◆ Prompt ◆
Write out every record below exactly as it appears, omitting the pictures.

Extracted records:
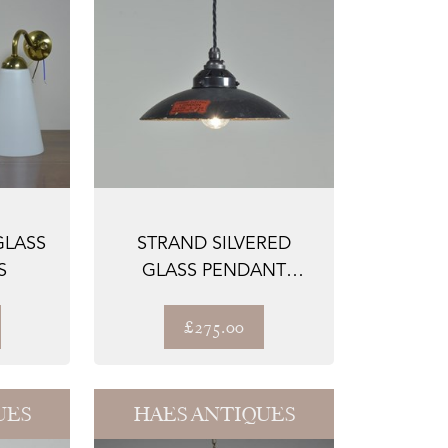
GLASS
STRAND SILVERED
S
GLASS PENDANT
SHADES BC
£275.00
UES
HAES ANTIQUES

◆ Task output ◆
GLASS
STRAND SILVERED
S
GLASS PENDANT
SHADES BC
£275.00
UES
HAES ANTIQUES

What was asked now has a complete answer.